**Problem to work on:**
Nothing is needed except the lines below that run from the one with "[button] (558, 36)" through the one with "Villa Park (974, 1058)", repeated exactly.

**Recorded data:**
+===+

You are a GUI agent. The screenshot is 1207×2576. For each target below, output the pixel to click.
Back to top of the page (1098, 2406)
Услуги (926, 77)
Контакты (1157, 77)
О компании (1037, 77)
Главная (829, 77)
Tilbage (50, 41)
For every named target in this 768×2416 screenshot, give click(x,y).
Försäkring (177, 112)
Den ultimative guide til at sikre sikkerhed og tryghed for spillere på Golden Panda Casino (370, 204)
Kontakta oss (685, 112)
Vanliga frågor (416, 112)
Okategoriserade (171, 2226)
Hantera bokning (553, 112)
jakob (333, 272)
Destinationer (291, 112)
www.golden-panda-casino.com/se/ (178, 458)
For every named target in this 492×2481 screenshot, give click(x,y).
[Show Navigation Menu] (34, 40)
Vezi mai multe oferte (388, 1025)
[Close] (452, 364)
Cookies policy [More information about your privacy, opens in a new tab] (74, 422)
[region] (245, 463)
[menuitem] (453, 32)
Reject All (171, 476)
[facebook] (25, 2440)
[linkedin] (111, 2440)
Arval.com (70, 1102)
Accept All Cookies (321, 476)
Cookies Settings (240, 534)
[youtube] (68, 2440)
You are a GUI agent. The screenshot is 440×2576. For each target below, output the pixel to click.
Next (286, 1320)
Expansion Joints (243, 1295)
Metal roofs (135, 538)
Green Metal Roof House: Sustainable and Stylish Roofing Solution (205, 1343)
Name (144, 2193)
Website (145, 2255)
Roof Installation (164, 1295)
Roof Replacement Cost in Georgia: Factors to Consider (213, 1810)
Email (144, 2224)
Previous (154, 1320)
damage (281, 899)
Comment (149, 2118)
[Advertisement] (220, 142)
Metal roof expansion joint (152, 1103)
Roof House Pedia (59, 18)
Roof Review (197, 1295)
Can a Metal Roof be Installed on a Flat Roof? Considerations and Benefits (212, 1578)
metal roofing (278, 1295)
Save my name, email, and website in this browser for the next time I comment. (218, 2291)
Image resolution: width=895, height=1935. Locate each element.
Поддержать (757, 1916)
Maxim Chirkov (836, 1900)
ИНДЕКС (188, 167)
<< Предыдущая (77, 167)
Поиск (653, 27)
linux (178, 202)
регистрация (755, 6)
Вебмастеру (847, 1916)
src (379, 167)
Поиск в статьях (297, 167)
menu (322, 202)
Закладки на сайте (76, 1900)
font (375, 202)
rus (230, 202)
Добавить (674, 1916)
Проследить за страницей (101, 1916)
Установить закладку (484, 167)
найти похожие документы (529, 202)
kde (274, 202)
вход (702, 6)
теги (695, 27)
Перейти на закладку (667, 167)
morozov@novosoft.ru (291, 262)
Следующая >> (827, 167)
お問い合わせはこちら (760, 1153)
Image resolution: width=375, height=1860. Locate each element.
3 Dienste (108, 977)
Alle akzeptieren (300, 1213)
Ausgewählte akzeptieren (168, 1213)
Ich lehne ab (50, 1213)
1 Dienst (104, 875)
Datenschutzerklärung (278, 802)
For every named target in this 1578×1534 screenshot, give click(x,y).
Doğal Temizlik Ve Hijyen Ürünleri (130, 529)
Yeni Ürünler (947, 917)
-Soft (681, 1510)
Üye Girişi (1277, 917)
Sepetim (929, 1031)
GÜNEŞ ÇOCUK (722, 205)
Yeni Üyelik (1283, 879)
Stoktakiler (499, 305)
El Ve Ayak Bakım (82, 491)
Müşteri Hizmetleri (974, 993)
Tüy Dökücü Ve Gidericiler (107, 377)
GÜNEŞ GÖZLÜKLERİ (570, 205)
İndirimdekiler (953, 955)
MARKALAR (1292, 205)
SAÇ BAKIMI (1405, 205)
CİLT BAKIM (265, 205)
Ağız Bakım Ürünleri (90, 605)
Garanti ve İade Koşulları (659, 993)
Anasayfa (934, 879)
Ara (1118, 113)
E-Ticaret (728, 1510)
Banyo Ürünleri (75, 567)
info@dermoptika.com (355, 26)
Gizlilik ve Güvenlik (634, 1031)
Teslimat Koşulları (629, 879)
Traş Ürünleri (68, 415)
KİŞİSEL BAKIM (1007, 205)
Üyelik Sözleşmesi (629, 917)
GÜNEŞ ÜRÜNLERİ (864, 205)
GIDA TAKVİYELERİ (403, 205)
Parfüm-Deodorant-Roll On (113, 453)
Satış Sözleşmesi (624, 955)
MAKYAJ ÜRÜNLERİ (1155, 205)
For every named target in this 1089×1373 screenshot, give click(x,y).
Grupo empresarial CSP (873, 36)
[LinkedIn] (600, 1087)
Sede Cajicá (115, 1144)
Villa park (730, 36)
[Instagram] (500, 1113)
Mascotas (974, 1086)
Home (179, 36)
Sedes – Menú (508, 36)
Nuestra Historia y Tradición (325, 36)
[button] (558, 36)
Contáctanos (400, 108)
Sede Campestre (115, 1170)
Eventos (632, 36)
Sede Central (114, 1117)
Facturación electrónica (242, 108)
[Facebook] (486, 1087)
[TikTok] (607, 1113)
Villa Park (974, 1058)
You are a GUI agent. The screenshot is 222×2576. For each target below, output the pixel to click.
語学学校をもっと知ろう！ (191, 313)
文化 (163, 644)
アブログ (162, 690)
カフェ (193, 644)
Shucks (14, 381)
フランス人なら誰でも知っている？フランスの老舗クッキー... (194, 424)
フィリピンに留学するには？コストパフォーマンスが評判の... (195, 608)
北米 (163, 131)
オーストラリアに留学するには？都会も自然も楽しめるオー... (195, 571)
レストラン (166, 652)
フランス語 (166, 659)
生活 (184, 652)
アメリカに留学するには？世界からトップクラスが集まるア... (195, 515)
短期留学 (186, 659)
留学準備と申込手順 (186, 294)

+===+

**Task solution:**
[button] (558, 36)
Contáctanos (400, 108)
Sede Campestre (115, 1170)
Eventos (632, 36)
Sede Central (114, 1117)
Facturación electrónica (242, 108)
[Facebook] (486, 1087)
[TikTok] (607, 1113)
Villa Park (974, 1058)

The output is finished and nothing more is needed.